*What to do*
Span requested from the data below: the line with "Conexión láser de fibra" through the line with "les articles 1", both included. Give only these lines again, exactly, and leave every picture out.

*Data for the task*
-- Opening Marker --
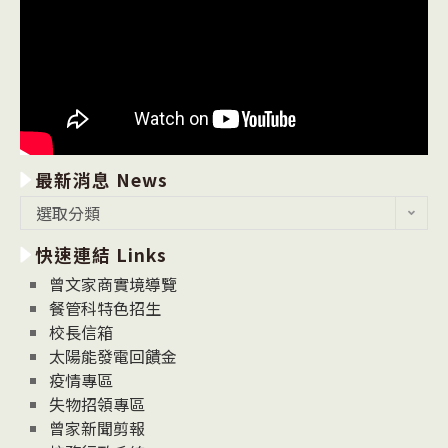
最新消息 News
最
選取分類
新
快速連結 Links
消
息
曾文家商實境導覽
News
餐管科特色招生
校長信箱
太陽能發電回饋金
疫情專區
失物招領專區
曾家新聞剪報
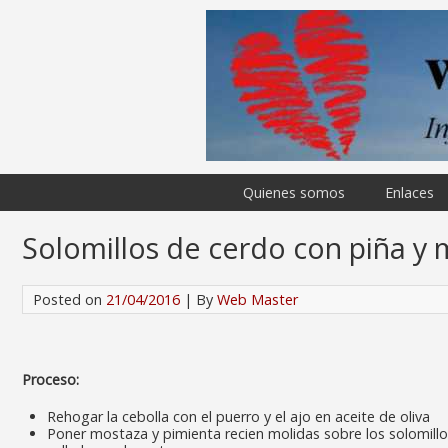
Quienes somos
Enlaces
Solomillos de cerdo con piña y
Posted on
21/04/2016
| By
Web Master
Proceso:
Rehogar la cebolla con el puerro y el ajo en aceite de oliva
Poner mostaza y pimienta recien molidas sobre los solomillo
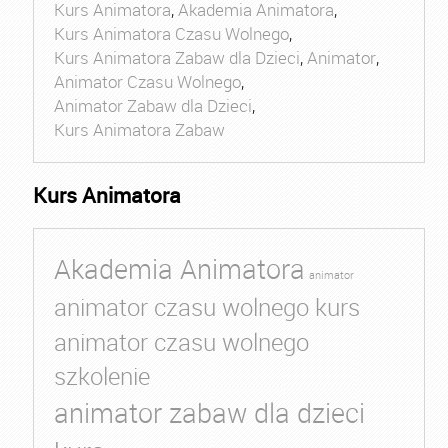
Kurs Animatora
,
Akademia Animatora
,
Kurs Animatora Czasu Wolnego
,
Kurs Animatora Zabaw dla Dzieci
,
Animator
,
Animator Czasu Wolnego
,
Animator Zabaw dla Dzieci
,
Kurs Animatora Zabaw
Kurs Animatora
Akademia Animatora
animator
animator czasu wolnego kurs
animator czasu wolnego
szkolenie
animator zabaw dla dzieci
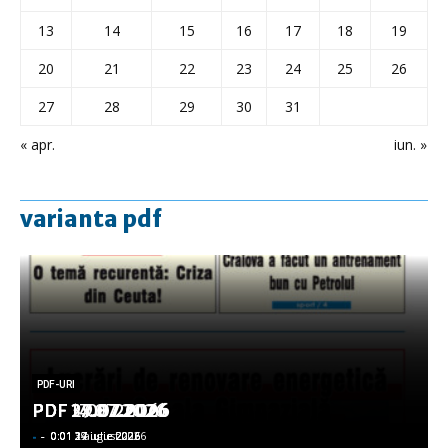
13
14
15
16
17
18
19
20
21
22
23
24
25
26
27
28
29
30
31
« apr.
iun. »
varianta pdf
PDF-URI
PDF-URI
PDF-URI
PDF-URI
PDF-URI
PDF 3.08.2026
PDF 29.07.2026
PDF 27.07.2026
PDF 17.07.2026
PDF 14.07.2026
-
-
-
-
-
-
-
-
-
-
0:01 3 august 2026
0:01 29 iulie 2026
0:01 27 iulie 2026
0:01 17 iulie 2026
0:01 14 iulie 2026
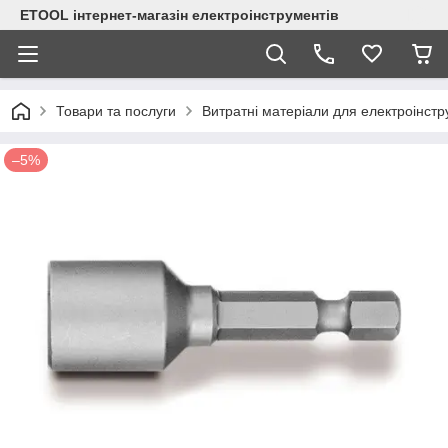
ETOOL інтернет-магазін електроінструментів
Товари та послуги
Витратні матеріали для електроінст
–5%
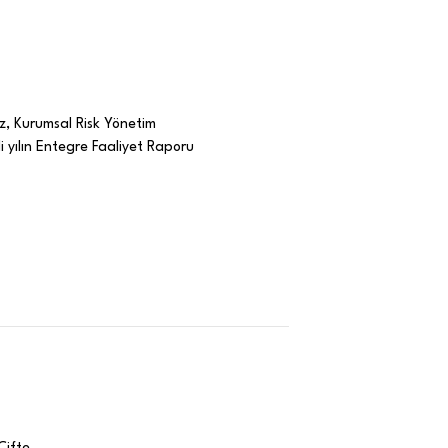
yiz, Kurumsal Risk Yönetim
i yılın Entegre Faaliyet Raporu
Çifte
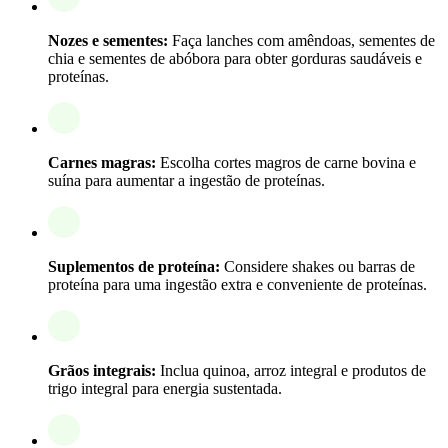
Nozes e sementes:
Faça lanches com amêndoas, sementes de
chia e sementes de abóbora para obter gorduras saudáveis e
proteínas.
Carnes magras:
Escolha cortes magros de carne bovina e
suína para aumentar a ingestão de proteínas.
Suplementos de proteína:
Considere shakes ou barras de
proteína para uma ingestão extra e conveniente de proteínas.
Grãos integrais:
Inclua quinoa, arroz integral e produtos de
trigo integral para energia sustentada.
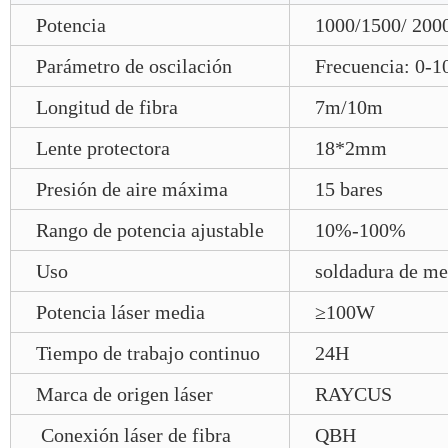
Potencia
1000/1500/ 20
Parámetro de oscilación
Frecuencia: 0-1
Longitud de fibra
7m/10m
Lente protectora
18*2mm
Presión de aire máxima
15 bares
Rango de potencia ajustable
10%-100%
Uso
soldadura de me
Potencia láser media
≥100W
Tiempo de trabajo continuo
24H
Marca de origen láser
RAYCUS
Conexión láser de fibra
QBH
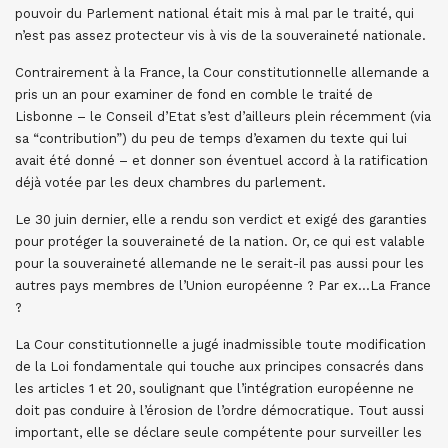
pouvoir du Parlement national était mis à mal par le traité, qui
n’est pas assez protecteur vis à vis de la souveraineté nationale.
Contrairement à la France, la Cour constitutionnelle allemande a
pris un an pour examiner de fond en comble le traité de
Lisbonne – le Conseil d’Etat s’est d’ailleurs plein récemment (via
sa “contribution”) du peu de temps d’examen du texte qui lui
avait été donné – et donner son éventuel accord à la ratification
déjà votée par les deux chambres du parlement.
Le 30 juin dernier, elle a rendu son verdict et exigé des garanties
pour protéger la souveraineté de la nation. Or, ce qui est valable
pour la souveraineté allemande ne le serait-il pas aussi pour les
autres pays membres de l’Union européenne ? Par ex…La France
?
La Cour constitutionnelle a jugé inadmissible toute modification
de la Loi fondamentale qui touche aux principes consacrés dans
les articles 1 et 20, soulignant que l’intégration européenne ne
doit pas conduire à l’érosion de l’ordre démocratique. Tout aussi
important, elle se déclare seule compétente pour surveiller les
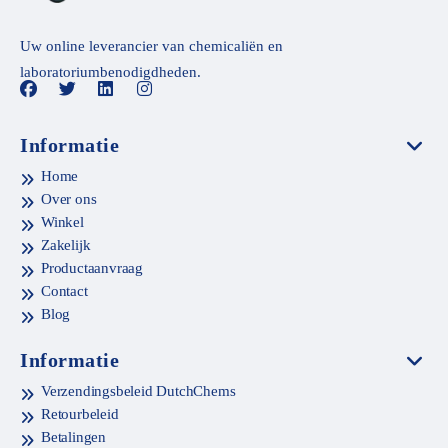
Uw online leverancier van chemicaliën en
laboratoriumbenodigdheden.
Informatie
Home
Over ons
Winkel
Zakelijk
Productaanvraag
Contact
Blog
Informatie
Verzendingsbeleid DutchChems
Retourbeleid
Betalingen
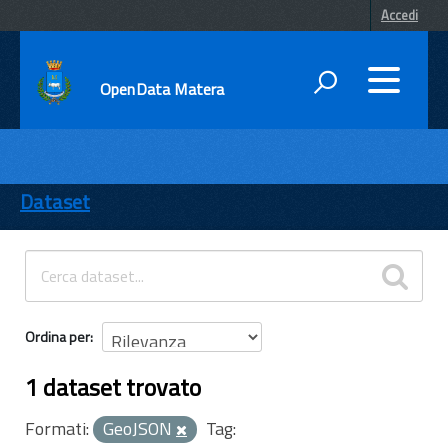
Accedi
OpenData Matera
DATI
ENTI
Dataset
TEMI
INFORMAZIONI
Ordina per
1 dataset trovato
Formati:
GeoJSON
Tag:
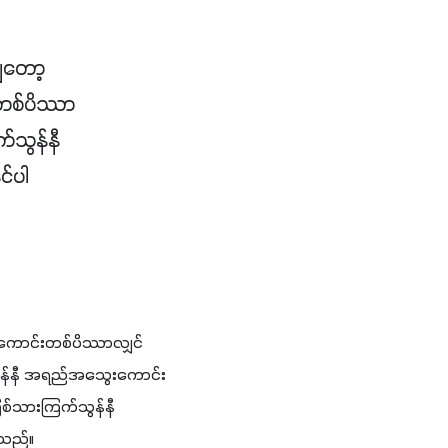
ျတော့
 တစ်ပိဿာ
်သွန်နီ
င်ပါ
းကောင်းတစ်ပိဿာလျှင် 
သွန်နီ အရည်အသွေးကောင်း
စ်သားကြက်သွန်နီ 
ြသည်။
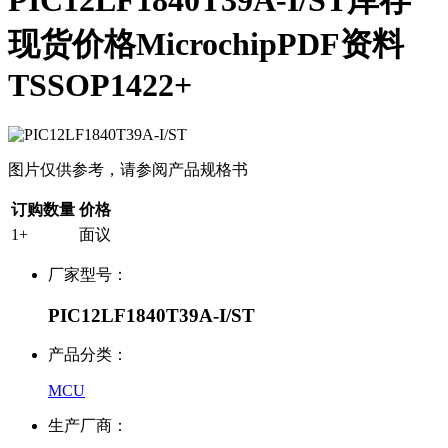
PIC12LF1840T39A-I/ST库存
现货价格MicrochipPDF资料
TSSOP1422+
图片仅供参考，请参阅产品规格书
订购数量
价格
1+
面议
厂家型号：
PIC12LF1840T39A-I/ST
产品分类：
MCU
生产厂商：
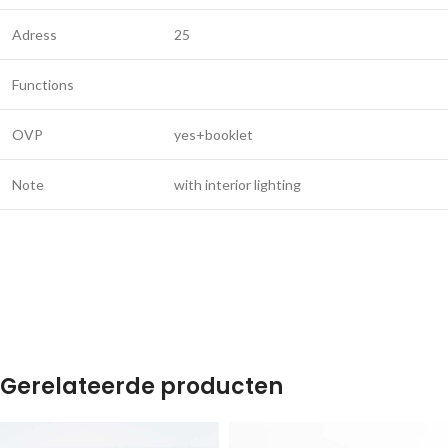
Adress
25
Functions
OVP
yes+booklet
Note
with interior lighting
Gerelateerde producten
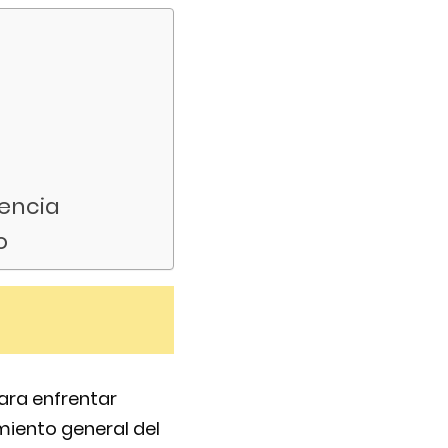
tencia
o
ara enfrentar
imiento general del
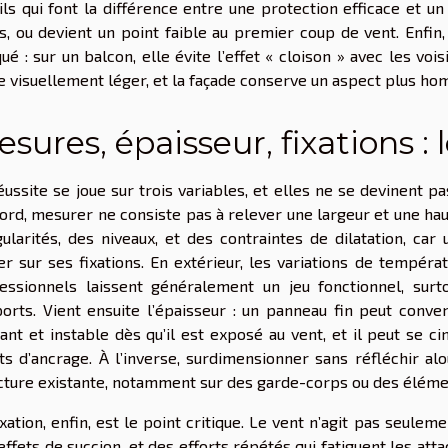
ils qui font la différence entre une protection efficace et un
s, ou devient un point faible au premier coup de vent. Enfin
ué : sur un balcon, elle évite l’effet « cloison » avec les voisi
e visuellement léger, et la façade conserve un aspect plus h
sures, épaisseur, fixations : l
éussite se joue sur trois variables, et elles ne se devinent pas 
ord, mesurer ne consiste pas à relever une largeur et une haut
gularités, des niveaux, et des contraintes de dilatation, c
er sur ses fixations. En extérieur, les variations de tempéra
essionnels laissent généralement un jeu fonctionnel, sur
orts. Vient ensuite l’épaisseur : un panneau fin peut conven
ant et instable dès qu’il est exposé au vent, et il peut se ci
ts d’ancrage. À l’inverse, surdimensionner sans réfléchir alou
cture existante, notamment sur des garde-corps ou des éléme
ixation, enfin, est le point critique. Le vent n’agit pas seulem
effets de succion, et des efforts répétés qui fatiguent les atta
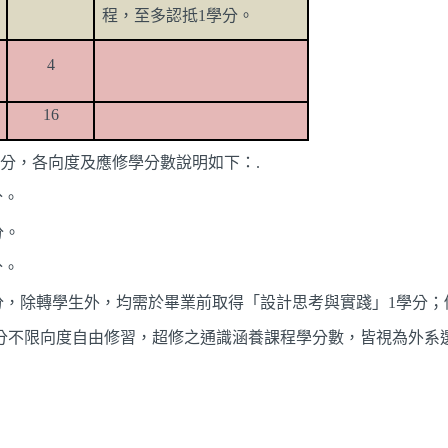
程，至多認抵
1
學分。
4
16
學分，各向度及應修學分數說明如下：
.
分。
分。
分。
分，除轉學生外，均需於畢業前取得「設計思考與實踐」
1
學分；
分不限向度自由修習，超修之通識涵養課程學分數，皆視為外系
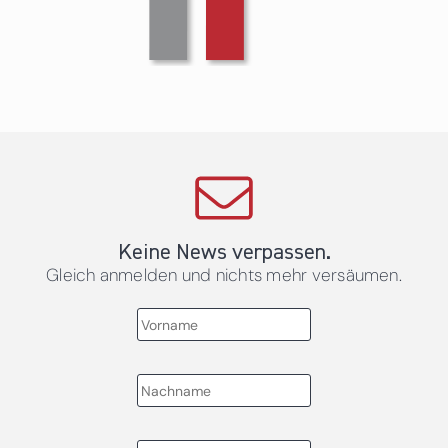
Keine News verpassen.
Gleich anmelden und nichts mehr versäumen.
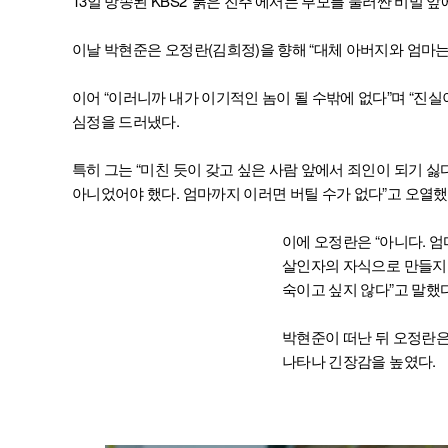
13일 방송된 KBS2 ‘붉은 진주’에서는 부모를 둘러싼 비밀
이날 박현준은 오정란(김희정)을 향해 “대체 아버지와 엄마는
이어 “이러니까 내가 이기적인 놈이 될 수밖에 없다”며 “진실
심정을 드러냈다.
특히 그는 “미친 듯이 갖고 싶은 사람 앞에서 죄인이 되기 싫
아니었어야 했다. 엄마까지 이러면 버틸 수가 없다”고 오열했
이에 오정란은 “아니다. 엄
살인자의 자식으로 만들지만
숙이고 싶지 않다”고 말했다
박현준이 떠난 뒤 오정란은
나타나 긴장감을 높였다.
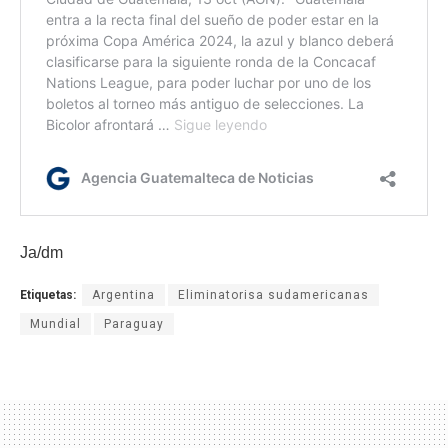
Ja/dm
Etiquetas:
Argentina
Eliminatorisa sudamericanas
Mundial
Paraguay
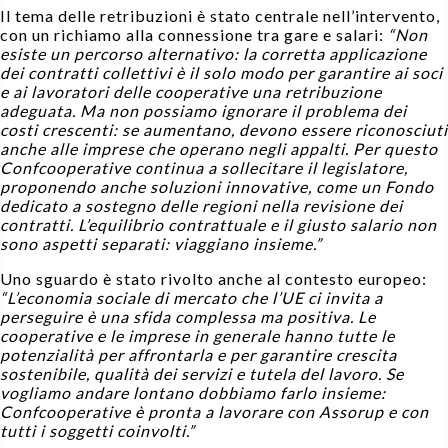
Il tema delle retribuzioni è stato centrale nell’intervento,
con un richiamo alla connessione tra gare e salari:
“Non
esiste un percorso alternativo: la corretta applicazione
dei contratti collettivi è il solo modo per garantire ai soci
e ai lavoratori delle cooperative una retribuzione
adeguata. Ma non possiamo ignorare il problema dei
costi crescenti: se aumentano, devono essere riconosciuti
anche alle imprese che operano negli appalti. Per questo
Confcooperative continua a sollecitare il legislatore,
proponendo anche soluzioni innovative, come un Fondo
dedicato a sostegno delle regioni nella revisione dei
contratti. L’equilibrio contrattuale e il giusto salario non
sono aspetti separati: viaggiano insieme.”
Uno sguardo è stato rivolto anche al contesto europeo:
“L’economia sociale di mercato che l’UE ci invita a
perseguire è una sfida complessa ma positiva. Le
cooperative e le imprese in generale hanno tutte le
potenzialità per affrontarla e per garantire crescita
sostenibile, qualità dei servizi e tutela del lavoro. Se
vogliamo andare lontano dobbiamo farlo insieme:
Confcooperative è pronta a lavorare con Assorup e con
tutti i soggetti coinvolti.”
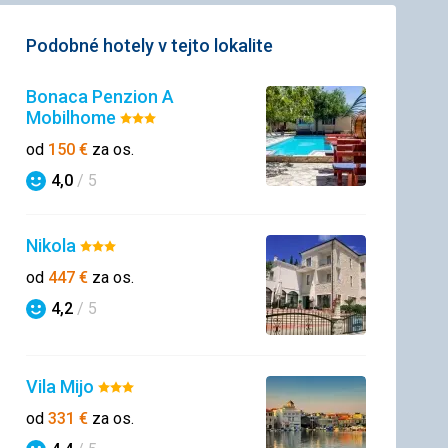
Podobné hotely v tejto lokalite
Bonaca Penzion A
Mobilhome
Hodnotenie:
3/5
od
150
€
za os.
4,0
/ 5
Hodnotenie
Nikola
Hodnotenie:
3/5
od
447
€
za os.
4,2
/ 5
Hodnotenie
Vila Mijo
Hodnotenie:
3/5
od
331
€
za os.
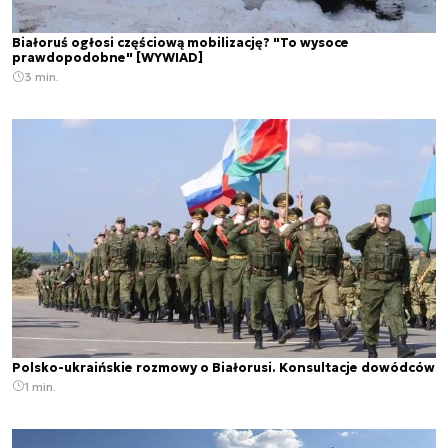
Białoruś ogłosi częściową mobilizację? "To wysoce
prawdopodobne" [WYWIAD]
3 min.
Polsko-ukraińskie rozmowy o Białorusi. Konsultacje dowódców
1 min.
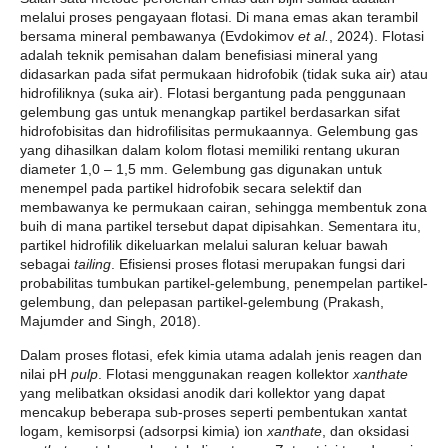
melalui proses pengayaan flotasi. Di mana emas akan terambil
bersama mineral pembawanya (Evdokimov
et al.
, 2024). Flotasi
adalah teknik pemisahan dalam benefisiasi mineral yang
didasarkan pada sifat permukaan hidrofobik (tidak suka air) atau
hidrofiliknya (suka air). Flotasi bergantung pada penggunaan
gelembung gas untuk menangkap partikel berdasarkan sifat
hidrofobisitas dan hidrofilisitas permukaannya. Gelembung gas
yang dihasilkan dalam kolom flotasi memiliki rentang ukuran
diameter 1,0 – 1,5 mm. Gelembung gas digunakan untuk
menempel pada partikel hidrofobik secara selektif dan
membawanya ke permukaan cairan, sehingga membentuk zona
buih di mana partikel tersebut dapat dipisahkan. Sementara itu,
partikel hidrofilik dikeluarkan melalui saluran keluar bawah
sebagai
tailing
. Efisiensi proses flotasi merupakan fungsi dari
probabilitas tumbukan partikel-gelembung, penempelan partikel-
gelembung, dan pelepasan partikel-gelembung (Prakash,
Majumder and Singh, 2018).
Dalam proses flotasi, efek kimia utama adalah jenis reagen dan
nilai pH
pulp
. Flotasi menggunakan reagen kollektor
xanthate
yang melibatkan oksidasi anodik dari kollektor yang dapat
mencakup beberapa sub-proses seperti pembentukan xantat
logam, kemisorpsi (adsorpsi kimia) ion
xanthate
, dan oksidasi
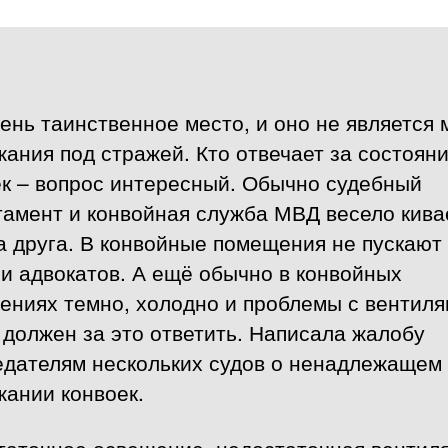
ень таинственное место, и оно не является
ания под стражей. Кто отвечает за состоян
ек – вопрос интересный. Обычно судебный
тамент и конвойная служба МВД весело кива
а друга. В конвойные помещения не пускают
и адвокатов. А ещё обычно в конвойных
ениях темно, холодно и проблемы с вентиля
 должен за это ответить. Написала жалобу
едателям нескольких судов о ненадлежащем
жании конвоек.
таточное освещение, недостаточная вентиля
-- Closing Marker --
*Output for this task*
Conexión láser de fibra
QBH
pouvoir du Parlement national était mis à mal par le traité, qui
n’est pas assez protecteur vis à vis de la souveraineté nationale.
Contrairement à la France, la Cour constitutionnelle allemande a
pris un an pour examiner de fond en comble le traité de
Lisbonne – le Conseil d’Etat s’est d’ailleurs plein récemment (via
sa “contribution”) du peu de temps d’examen du texte qui lui
avait été donné – et donner son éventuel accord à la ratification
déjà votée par les deux chambres du parlement.
Le 30 juin dernier, elle a rendu son verdict et exigé des garanties
pour protéger la souveraineté de la nation. Or, ce qui est valable
pour la souveraineté allemande ne le serait-il pas aussi pour les
autres pays membres de l’Union européenne ? Par ex…La France
?
La Cour constitutionnelle a jugé inadmissible toute modification
de la Loi fondamentale qui touche aux principes consacrés dans
les articles 1 et 20, soulignant que l’intégration européenne ne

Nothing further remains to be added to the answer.